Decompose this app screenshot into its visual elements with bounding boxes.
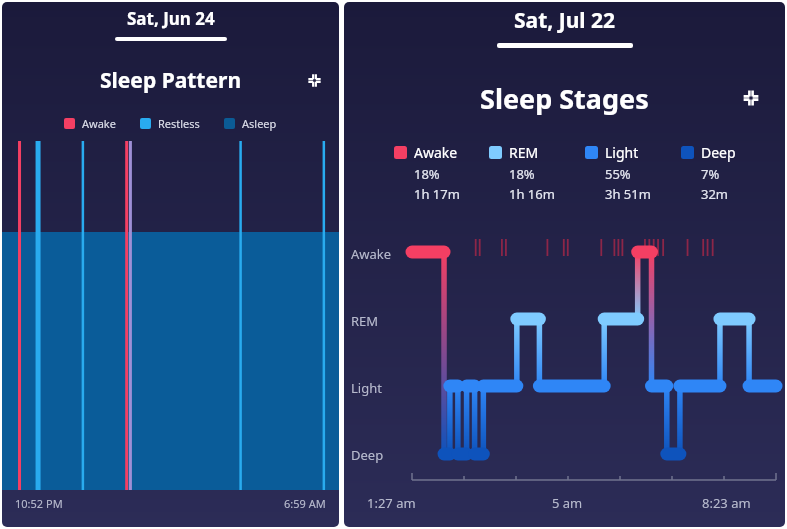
button[interactable] (344, 2, 785, 527)
staticText: Restless (158, 116, 200, 131)
staticText: 6:59 AM (284, 496, 326, 511)
button[interactable]: Asleep (224, 116, 277, 131)
staticText: REM (351, 312, 379, 330)
staticText: 32m (701, 185, 729, 203)
staticText: 10:52 PM (15, 496, 63, 511)
staticText: Sat, Jun 24 (127, 7, 215, 30)
staticText: 18% (414, 165, 440, 183)
staticText: 1h 17m (414, 185, 460, 203)
button[interactable]: REM (489, 143, 585, 203)
button[interactable]: Deep (681, 143, 777, 203)
staticText: Awake (82, 116, 116, 131)
button[interactable]: Collapse chart (301, 67, 327, 93)
staticText: Deep (351, 446, 384, 464)
staticText: 1:27 am (367, 494, 416, 512)
staticText: Sat, Jul 22 (514, 6, 616, 35)
staticText: Deep (701, 143, 736, 162)
staticText: REM (509, 143, 539, 162)
button[interactable]: Light (585, 143, 681, 203)
staticText: 7% (701, 165, 720, 183)
staticText: 5 am (552, 494, 583, 512)
staticText: Awake (414, 143, 458, 162)
staticText: Sleep Stages (480, 80, 649, 117)
staticText: Light (605, 143, 639, 162)
staticText: Sleep Pattern (100, 66, 242, 95)
button[interactable]: Restless (140, 116, 200, 131)
staticText: 1h 16m (509, 185, 555, 203)
button[interactable]: Awake (394, 143, 489, 203)
staticText: 18% (509, 165, 535, 183)
button[interactable]: Awake (64, 116, 116, 131)
button[interactable] (2, 141, 339, 490)
button[interactable]: Collapse chart (735, 82, 767, 114)
staticText: Asleep (242, 116, 277, 131)
staticText: 3h 51m (605, 185, 651, 203)
staticText: 8:23 am (702, 494, 751, 512)
staticText: Light (351, 379, 382, 397)
staticText: 55% (605, 165, 631, 183)
staticText: Awake (351, 245, 392, 263)
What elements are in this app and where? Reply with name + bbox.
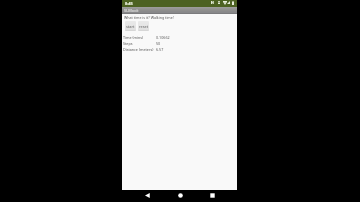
staticText: 0.10662: [156, 35, 170, 40]
button[interactable]: reset: [138, 21, 149, 31]
staticText: 50: [156, 41, 161, 46]
staticText: SLMovit: [124, 8, 139, 13]
button[interactable]: Recent apps: [202, 190, 223, 202]
staticText: Distance (meters): [123, 47, 154, 52]
staticText: reset: [139, 24, 149, 29]
staticText: 6.57: [156, 47, 164, 52]
staticText: What time is it? Walking time!: [124, 15, 174, 20]
staticText: Time (mins): [123, 35, 144, 40]
staticText: start: [126, 24, 135, 29]
button[interactable]: Home: [170, 190, 191, 202]
button[interactable]: Back: [137, 190, 158, 202]
button[interactable]: start: [125, 21, 136, 31]
staticText: Steps: [123, 41, 133, 46]
staticText: 8:45: [125, 1, 133, 6]
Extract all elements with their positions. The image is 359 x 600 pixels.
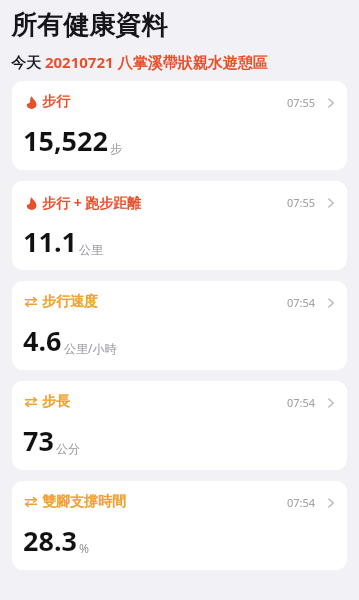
other: Open details [325,497,336,508]
staticText: 所有健康資料 [11,9,167,42]
staticText: 公里/小時 [64,340,117,356]
staticText: 今天 20210721 八掌溪帶狀親水遊憩區 [11,52,268,72]
staticText: 雙腳支撐時間 [42,493,126,511]
staticText: 11.1 [23,223,77,260]
staticText: 公分 [56,441,80,456]
other: Open details [325,297,336,308]
staticText: 07:55 [287,195,316,210]
staticText: 15,522 [23,122,108,159]
other: Open details [325,397,336,408]
staticText: 07:55 [287,95,316,110]
button[interactable]: 雙腳支撐時間 [12,481,347,570]
other: Open details [325,197,336,208]
staticText: 步行 + 跑步距離 [42,193,142,212]
staticText: 28.3 [23,522,77,559]
button[interactable]: 步行速度 [12,281,347,370]
other: Open details [325,97,336,108]
staticText: % [79,540,89,556]
staticText: 73 [23,422,54,459]
button[interactable]: 步長 [12,381,347,470]
staticText: 步行 [42,93,70,111]
staticText: 07:54 [287,395,316,410]
staticText: 07:54 [287,495,316,510]
staticText: 07:54 [287,295,316,310]
button[interactable]: 步行 [12,81,347,170]
staticText: 公里 [79,242,103,257]
button[interactable]: 步行 + 跑步距離 [12,181,347,270]
staticText: 步 [110,141,122,156]
staticText: 步長 [42,393,70,411]
staticText: 4.6 [23,322,62,359]
staticText: 步行速度 [42,293,98,311]
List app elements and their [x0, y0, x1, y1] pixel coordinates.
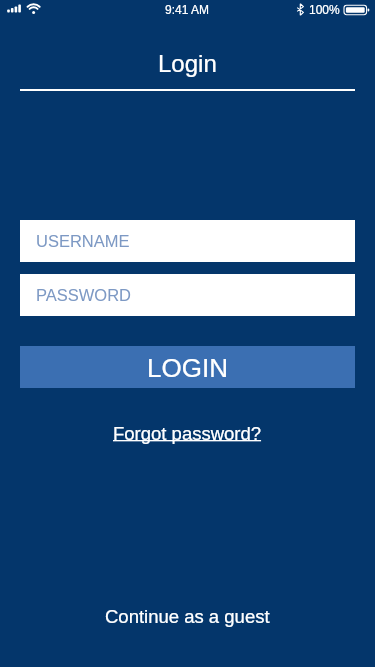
staticText: LOGIN: [147, 353, 228, 382]
button[interactable]: USERNAME: [20, 220, 355, 262]
staticText: Continue as a guest: [105, 606, 270, 627]
staticText: PASSWORD: [36, 286, 132, 304]
staticText: Forgot password?: [113, 423, 262, 444]
staticText: USERNAME: [36, 232, 130, 250]
button[interactable]: Forgot password?: [113, 423, 262, 444]
staticText: 9:41 AM: [165, 3, 210, 16]
staticText: Login: [158, 50, 217, 77]
button[interactable]: Continue as a guest: [105, 606, 270, 627]
staticText: 100%: [309, 3, 340, 16]
button[interactable]: PASSWORD: [20, 274, 355, 316]
button[interactable]: LOGIN: [20, 346, 355, 388]
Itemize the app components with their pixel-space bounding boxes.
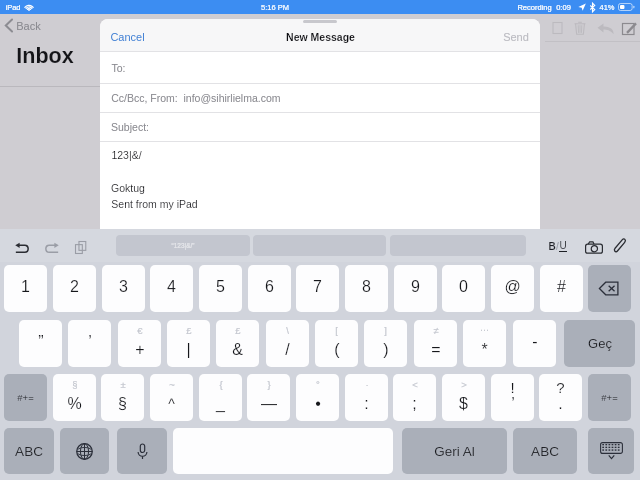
staticText: § bbox=[118, 395, 127, 413]
staticText: ± bbox=[120, 379, 126, 390]
staticText: #+= bbox=[601, 392, 618, 403]
button[interactable]: Paste bbox=[70, 237, 90, 257]
button[interactable]: Archive bbox=[548, 19, 566, 37]
staticText: & bbox=[232, 341, 243, 359]
button[interactable]: Backspace bbox=[588, 265, 631, 312]
staticText: 0 bbox=[459, 278, 468, 296]
staticText: 8 bbox=[362, 278, 371, 296]
button[interactable]: \ bbox=[266, 320, 309, 367]
button[interactable]: ? bbox=[539, 374, 582, 421]
button[interactable]: Reply bbox=[595, 18, 615, 38]
button[interactable]: 1 bbox=[4, 265, 47, 312]
button[interactable]: Cancel bbox=[110, 31, 145, 43]
button[interactable]: ” bbox=[19, 320, 62, 367]
button[interactable]: ! bbox=[491, 374, 534, 421]
staticText: ^ bbox=[168, 396, 175, 412]
button[interactable]: 0 bbox=[442, 265, 485, 312]
button[interactable]: 6 bbox=[248, 265, 291, 312]
button[interactable]: Back bbox=[5, 17, 41, 34]
staticText: • bbox=[315, 395, 321, 413]
staticText: Geri Al bbox=[434, 444, 475, 459]
button[interactable]: # bbox=[540, 265, 583, 312]
button[interactable]: ABC bbox=[4, 428, 54, 474]
button[interactable]: Send bbox=[503, 31, 529, 43]
staticText: | bbox=[186, 341, 191, 359]
button[interactable]: ° bbox=[296, 374, 339, 421]
button[interactable]: Insert photo bbox=[583, 237, 604, 258]
button[interactable]: ≠ bbox=[414, 320, 457, 367]
button[interactable]: 5 bbox=[199, 265, 242, 312]
staticText: Back bbox=[16, 20, 41, 32]
button[interactable]: ⋯ bbox=[463, 320, 506, 367]
button[interactable]: Undo bbox=[12, 237, 32, 257]
button[interactable]: 7 bbox=[296, 265, 339, 312]
button[interactable]: } bbox=[247, 374, 290, 421]
button[interactable]: { bbox=[199, 374, 242, 421]
staticText: iPad bbox=[5, 3, 21, 11]
button[interactable]: [ bbox=[315, 320, 358, 367]
button[interactable]: To: bbox=[111, 52, 540, 83]
staticText: ’ bbox=[511, 395, 515, 413]
staticText: = bbox=[431, 341, 441, 359]
staticText: #+= bbox=[17, 392, 34, 403]
button[interactable]: ABC bbox=[513, 428, 577, 474]
button[interactable]: 3 bbox=[102, 265, 145, 312]
button[interactable]: 8 bbox=[345, 265, 388, 312]
staticText: } bbox=[267, 379, 271, 390]
button[interactable]: Subject: bbox=[111, 112, 540, 141]
staticText: 41% bbox=[599, 3, 615, 11]
button[interactable]: Attach file bbox=[609, 236, 629, 256]
button[interactable]: ] bbox=[364, 320, 407, 367]
staticText: ) bbox=[383, 341, 389, 359]
button[interactable]: Redo bbox=[42, 237, 62, 257]
button[interactable]: £ bbox=[167, 320, 210, 367]
button[interactable]: @ bbox=[491, 265, 534, 312]
button[interactable]: € bbox=[118, 320, 161, 367]
button[interactable]: > bbox=[442, 374, 485, 421]
button[interactable]: Delete bbox=[571, 19, 589, 37]
button[interactable]: 4 bbox=[150, 265, 193, 312]
staticText: 123|&/ bbox=[111, 149, 142, 161]
button[interactable]: “123|&/” bbox=[116, 235, 250, 256]
button[interactable]: #+= bbox=[4, 374, 47, 421]
button[interactable]: Dictate bbox=[117, 428, 167, 474]
button[interactable]: Geri Al bbox=[402, 428, 507, 474]
staticText: ( bbox=[334, 341, 340, 359]
staticText: 5:16 PM bbox=[261, 3, 289, 11]
button[interactable]: #+= bbox=[588, 374, 631, 421]
staticText: Recording bbox=[517, 3, 552, 11]
staticText: Inbox bbox=[16, 44, 74, 68]
staticText: ~ bbox=[169, 379, 175, 390]
staticText: 0:09 bbox=[556, 3, 571, 11]
staticText: Sent from my iPad bbox=[111, 198, 198, 210]
button[interactable]: Cc/Bcc, From: bbox=[111, 83, 540, 112]
button[interactable]: Hide keyboard bbox=[588, 428, 634, 474]
staticText: New Message bbox=[286, 31, 355, 43]
staticText: # bbox=[557, 278, 566, 296]
button[interactable]: ’ bbox=[68, 320, 111, 367]
button[interactable]: 9 bbox=[394, 265, 437, 312]
staticText: 5 bbox=[216, 278, 225, 296]
button[interactable]: Switch keyboard bbox=[60, 428, 109, 474]
staticText: 2 bbox=[70, 278, 79, 296]
staticText: ° bbox=[316, 379, 320, 390]
button[interactable]: Compose bbox=[620, 19, 638, 37]
button[interactable]: £ bbox=[216, 320, 259, 367]
staticText: Geç bbox=[588, 336, 612, 351]
button[interactable]: < bbox=[393, 374, 436, 421]
staticText: % bbox=[67, 395, 82, 413]
button[interactable]: ± bbox=[101, 374, 144, 421]
button[interactable]: · bbox=[345, 374, 388, 421]
button[interactable]: - bbox=[513, 320, 556, 367]
staticText: To: bbox=[111, 62, 126, 74]
button[interactable]: 2 bbox=[53, 265, 96, 312]
staticText: [ bbox=[335, 325, 338, 336]
button[interactable]: Formatting bbox=[544, 236, 571, 255]
button[interactable]: ~ bbox=[150, 374, 193, 421]
staticText: ” bbox=[38, 333, 44, 351]
button[interactable]: Geç bbox=[564, 320, 635, 367]
button[interactable]: § bbox=[53, 374, 96, 421]
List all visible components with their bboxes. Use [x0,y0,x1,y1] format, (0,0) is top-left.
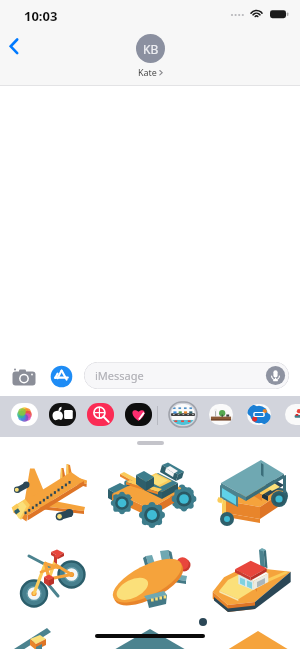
button[interactable]: Transport stickers [169,402,197,427]
button[interactable]: Bicycle sticker [0,534,100,619]
button[interactable]: Digital Touch [125,403,152,426]
button[interactable]: Record audio message [265,365,286,386]
button[interactable]: Camera [10,364,38,392]
button[interactable]: iMessage [84,362,289,389]
button[interactable]: More stickers [283,402,300,427]
button[interactable]: Furniture stickers [207,402,235,427]
button[interactable]: App Store [50,365,73,388]
button[interactable]: Bus sticker [200,619,300,649]
button[interactable]: Boat sticker [200,534,300,619]
button[interactable]: Apple Pay [49,403,76,426]
staticText: KB [143,41,159,57]
button[interactable]: KB [136,34,165,78]
staticText: iMessage [95,368,144,383]
staticText: Kate [138,66,157,78]
button[interactable]: Scooter sticker [0,619,100,649]
button[interactable]: Airplane sticker [0,449,100,534]
button[interactable]: Sport stickers [245,402,273,427]
button[interactable]: Photos [11,403,38,426]
button[interactable]: Airship sticker [100,534,200,619]
button[interactable]: Train sticker [100,619,200,649]
button[interactable]: Back [0,32,30,61]
button[interactable]: Tuk tuk sticker [200,449,300,534]
staticText: 10:03 [24,7,58,25]
button[interactable]: Buggy sticker [100,449,200,534]
button[interactable]: Images [87,403,114,426]
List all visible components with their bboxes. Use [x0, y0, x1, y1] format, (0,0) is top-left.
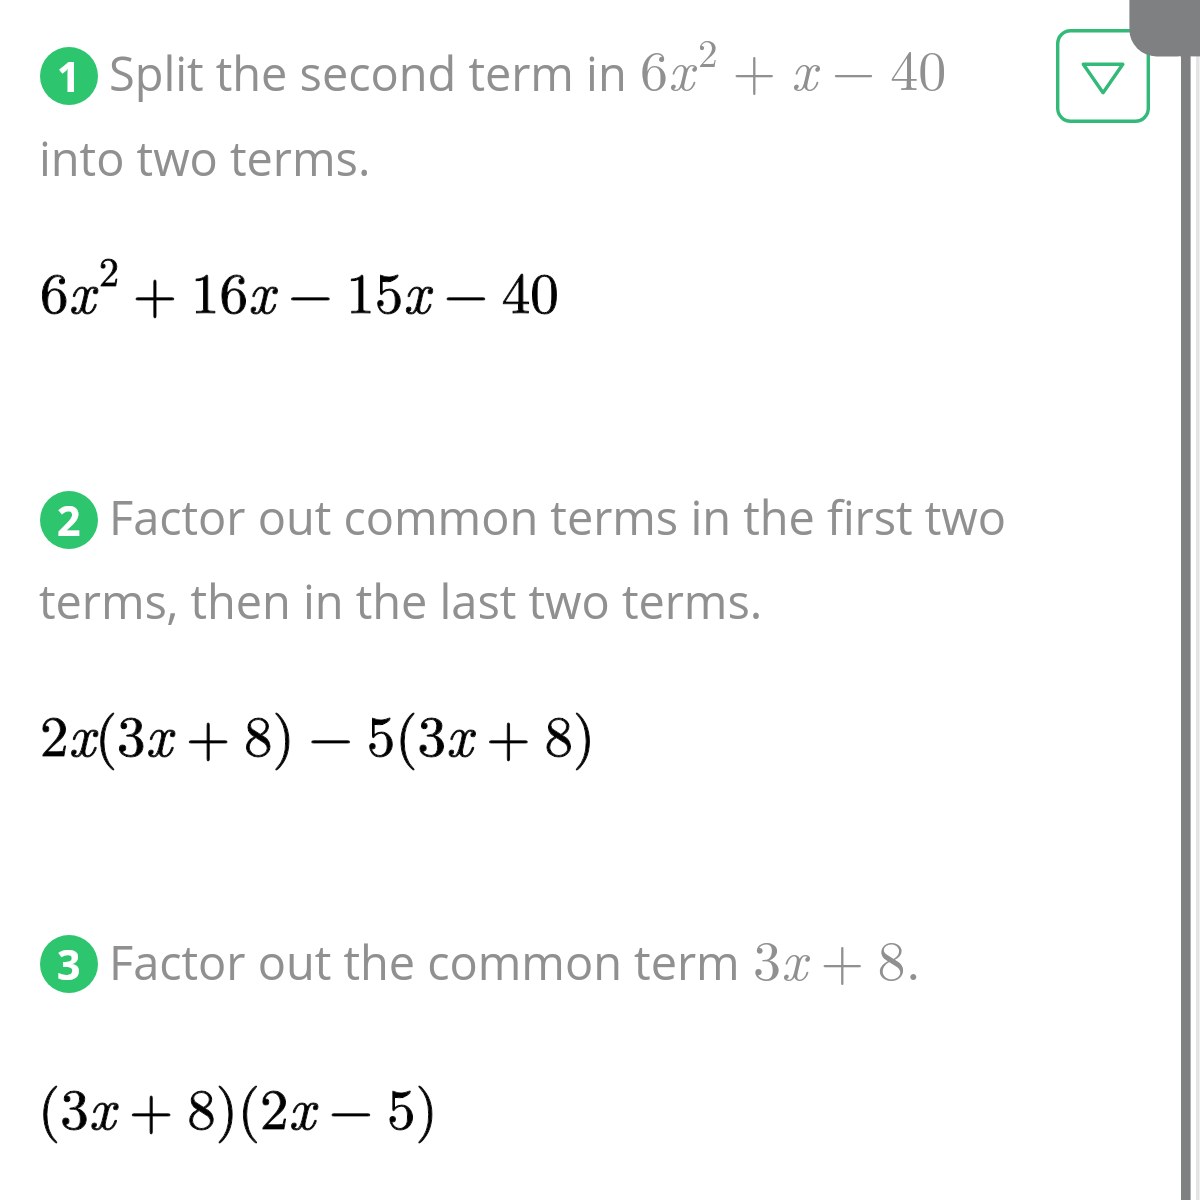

========================================================================

■ What to do
Each line above that contains the word "other" should be copied.

■ Result for this task
other: Open details [325,497,336,508]
other: Open details [325,297,336,308]
other: Open details [325,397,336,408]
other: Open details [325,197,336,208]
other: Open details [325,97,336,108]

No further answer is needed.